Procurement is uniquely placed across departments, meaning the function could be a centre for learning within organisations. Proxima explains how procurement and innovation intersect.
Businesses are beginning to leverage Procurement to contribute to their front line objectives – is now the time for a rethink? As a function that most departments use, but do not fully understand, it is paramount that Procurement proactively bring greater value to the table. But how do we achieve this?
Across many private and public sector organisations you will find Procurement Centres of Excellence. Indeed, Procurement is in a unique position and their exposure spans across the entire workforce, from CEO to frontline staff. This means that, as a function, Procurement is ideally placed to act as a ‘boundary spanner’, learning lessons from other departments and offering an array of tools to enable cross-functional learning. However, more often than not, Procurement is perceived to be a tick box exercise, the regulatory ‘police’, where businesses come to understand what is required of them.

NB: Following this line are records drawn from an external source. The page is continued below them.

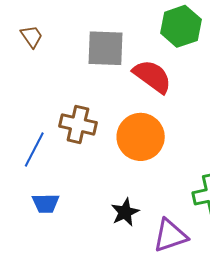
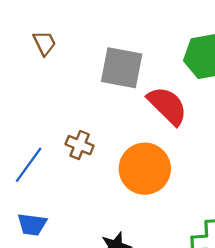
brown cross: (78, 124) -> (80, 145), size x0.7

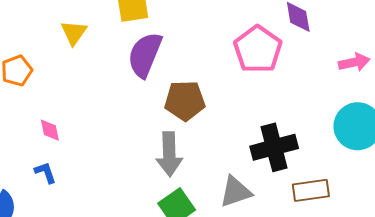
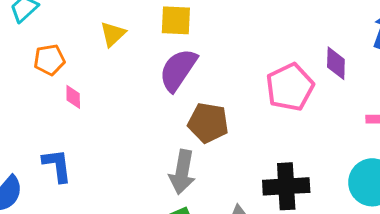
pink diamond: (50, 130) -> (73, 97), moved
blue L-shape: (45, 173) -> (57, 165), size x1.5

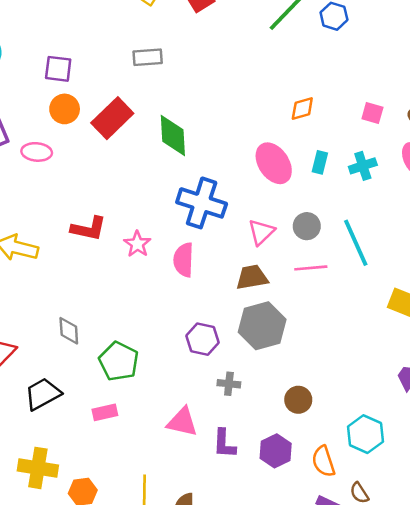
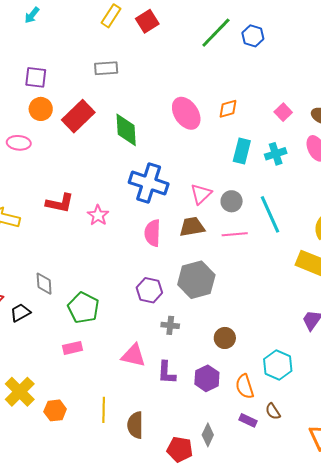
pink square: (372, 113) -> (283, 112), turned 30
cyan rectangle: (320, 162) -> (242, 151), size x1.4
pink ellipse: (274, 163) -> (186, 113), moved
pink triangle: (261, 232) -> (201, 194), moved
pink semicircle: (184, 260) -> (153, 233), moved
brown trapezoid: (252, 277) -> (192, 227), moved
black trapezoid: (43, 394) -> (20, 313), moved, size x0.7
yellow cross: (38, 468) -> (20, 392), turned 36

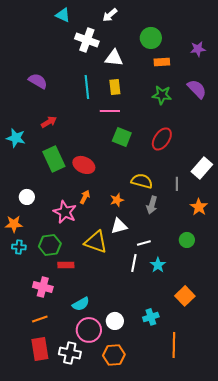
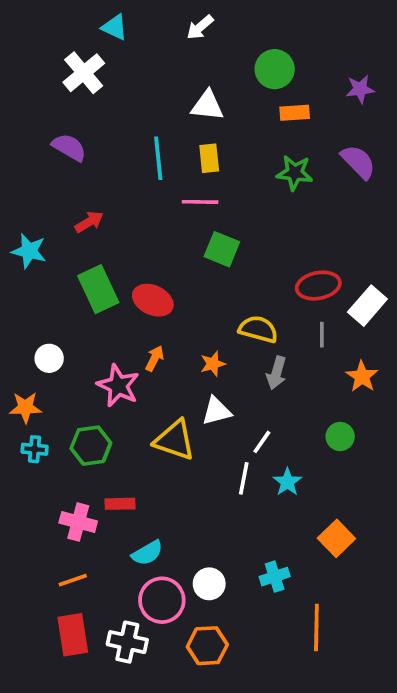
white cross: (87, 40) -> (84, 73), moved, turned 30
red ellipse: (162, 139) -> (318, 286), moved, turned 45
white line: (144, 243) -> (262, 442), turned -40
red rectangle: (66, 265) -> (120, 504), moved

So how do we reposition our Centres of Excellence as ‘boundary spanners’?
Maybe we should look at one of the most common buzzwords around Procurement - innovation. Yes, it is a broad term and means various things to different organisations, but many people look to Procurement to drive it. Of course, the idea that anyone can just go to a supplier and say ‘I want your proposal for innovation’ over-simplifies and devalues the whole process. Finding innovative solutions to complex problems is a structured process with a plethora of tools, frameworks and methods that can be shared across a business, from the Double Diamond to Nesta’s Innovation Spiral; you just need to know how and when to use them. So let’s take a look at what happens when Innovation and Procurement come together.
One major success that showcases the role that procurement can play in innovation is Google’s Project Loon. When the request to source a balloon costing $50,000 came to the procurement team the answer was not ‘no’, but ‘how can we make it better’? This approach meant that as Project Loon expanded in scope, from 1 to 2000 balloons, the ideal solution was already in place at a lower cost than anticipated, with a better specification. In this case the result was the innovation and not the idea.
'The idea that anyone can just go to a supplier and say ‘I want your proposal for innovation’ over-simplifies and devalues the whole process'
Innovation does not occur without failure. Google have tried to penetrate the wearable smart tech market with Google Glass; venture into social media with Google+, and; the gaming market with Google Lively. Arguably, these ideas have failed in that they have cost the company billions in R&D and loss of potential revenue. However, if Google did not develop and test new ideas they would not be the market leaders they are today. Just take a look at Blockbuster, former leader in the home movie rental sector. Blockbuster had the opportunity to buy Netflix for $50 million but turned down the offer claiming Netflix was operating in a “very small niche”. Another example to note is Verizon turning Apple away when they were offered exclusivity over the iPhone, in exchange Apple asked for a share of the consumer’s monthly subscription charge. In both of these cases, the ideas carved new markets for themselves, generated billions $ for shareholders and have become household name, and in Blockbuster’s case, left the market leader for dust.
Procurement can help bridge the gap between business departments, enable cross- functional learning and create safe environments for change. Procurement needs to ensure that specifications and contracts include the right communication channels so the right people are talking to each other. Organisations ought to recognize that failure is not actually a failure, but confirmation that the proposed solution is not the best way of approaching the problem. Once these mechanisms are in place the best people to drive it are the contract users, contract managers and suppliers. Procurement can help, it is just a question of moving away from the traditional cost-saving perception of Procurement and asking ‘how can we help’ to ensure that you have the right frameworks in place to find the best solution for the requirement.